Schlafwandeln kann für Angehörige unangenehm sein, gerade für Lebenspartner, die mit den Betroffenen im selben Bett schlafen. Eine Gefahr aber stellen Schlafwandler nur für sich selbst dar. Je besser jemand über seine nächtlichen Aktivitäten Bescheid weiss, desto besser kann er sich davor schützen. «Überlegen Sie sich, was Ihnen im Schlaf gefährlich werden könnte und treffen Sie Ihre individuellen Sicherheitsvorkehrungen», empfiehlt Janssen. Zerbrechliche Gegenstände oder Hindernisse am Boden etwa sollte man wegräumen, insbesondere aus dem Schlafzimmer.

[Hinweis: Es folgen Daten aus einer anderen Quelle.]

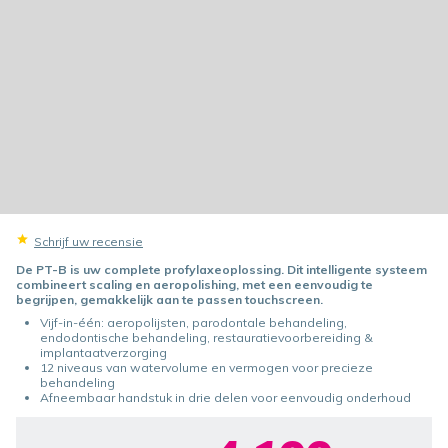
Schrijf uw recensie
De PT-B is uw complete profylaxeoplossing. Dit intelligente systeem
combineert scaling en aeropolishing, met een eenvoudig te
begrijpen, gemakkelijk aan te passen touchscreen.
Vijf-in-één: aeropolijsten, parodontale behandeling,
endodontische behandeling, restauratievoorbereiding &
implantaatverzorging
12 niveaus van watervolume en vermogen voor precieze
behandeling
Afneembaar handstuk in drie delen voor eenvoudig onderhoud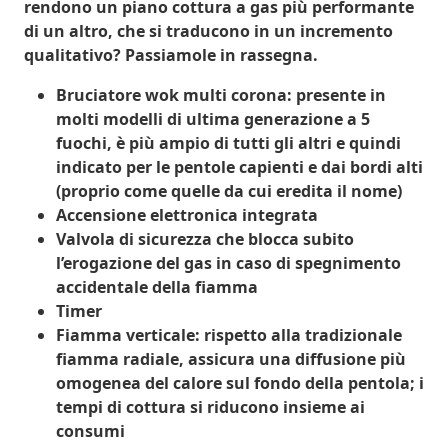
rendono un
piano cottura a gas
più performante
di un altro, che si traducono in un incremento
qualitativo? Passiamole in rassegna.
Bruciatore wok multi corona
: presente in
molti modelli di ultima generazione a 5
fuochi, è più ampio di tutti gli altri e quindi
indicato per le pentole capienti e dai bordi alti
(proprio come quelle da cui eredita il nome)
Accensione elettronica integrata
Valvola di sicurezza
che blocca subito
l’erogazione del gas in caso di spegnimento
accidentale della fiamma
Timer
Fiamma verticale
: rispetto alla tradizionale
fiamma radiale, assicura una diffusione più
omogenea del calore sul fondo della pentola; i
tempi di cottura si riducono insieme ai
consumi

Auch ist es ratsam, vor dem Schlafengehen Haus- und Balkontüren mit dem Schlüssel zu schliessen und die Schlüssel zu verstecken.

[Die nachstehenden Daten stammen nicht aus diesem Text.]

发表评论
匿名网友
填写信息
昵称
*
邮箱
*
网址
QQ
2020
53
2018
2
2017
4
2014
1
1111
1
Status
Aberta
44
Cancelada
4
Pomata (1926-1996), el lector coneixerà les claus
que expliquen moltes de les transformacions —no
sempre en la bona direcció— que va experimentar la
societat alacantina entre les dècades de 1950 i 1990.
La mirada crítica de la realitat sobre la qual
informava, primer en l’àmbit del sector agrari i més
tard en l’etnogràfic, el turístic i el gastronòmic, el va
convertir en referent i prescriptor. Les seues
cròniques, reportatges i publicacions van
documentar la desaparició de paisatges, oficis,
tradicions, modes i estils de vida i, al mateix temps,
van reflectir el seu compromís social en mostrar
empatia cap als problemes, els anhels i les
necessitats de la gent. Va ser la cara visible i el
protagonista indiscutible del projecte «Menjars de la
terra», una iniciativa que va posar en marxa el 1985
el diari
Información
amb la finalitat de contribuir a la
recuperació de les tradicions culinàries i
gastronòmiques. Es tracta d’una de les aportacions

Umgang mit Schlafwandler: nicht wecken – reden

«Nur bei akuter Gefahr aufwecken», rät Daniela Janssen, «und das Licht nicht einschalten.» Was helfen kann: reden. «Legen Sie der Person nahe, zurück ins Bett zu gehen.» Dasselbe gelte mit dem Anfassen: «Kündigen Sie Ihre Handlungen immer vorher an», betont die Expertin, etwa mit Aussagen wie «ich nehme deine Hand und bringe dich zurück ins Bett.» Dadurch wird verhindert, dass die Betroffenen aufwachen. «Werden Schlafwandler geweckt, reagieren sie meistens sehr verwirrt, teilweise auch aggressiv», warnt Janssen. Bei Kindern können auch bestimmte Rituale vor dem Einschlafen helfen: «Lesen Sie jeden Abend eine Gute-Nacht-Geschichte vor, damit sich Ihr Kind besser an den Tag-Nacht-Rhythmus gewöhnen kann und zur Ruhe kommt.»

Checkliste für Schlafwandler

  • Verriegeln Sie vor dem Einschlafen Türen und Fenster.
  • Entfernen Sie zerbrechliche Gegenstände und Stolperfallen aus Ihrem Schlafzimmer.
  • Schlafen Sie genügend – auch ein Nickerchen am Tag kann helfen.
  • Vermeiden Sie starke körperliche oder psychische Belastungen.
  • Verzichten Sie auf Radio und Fernseher im Schlafzimmer.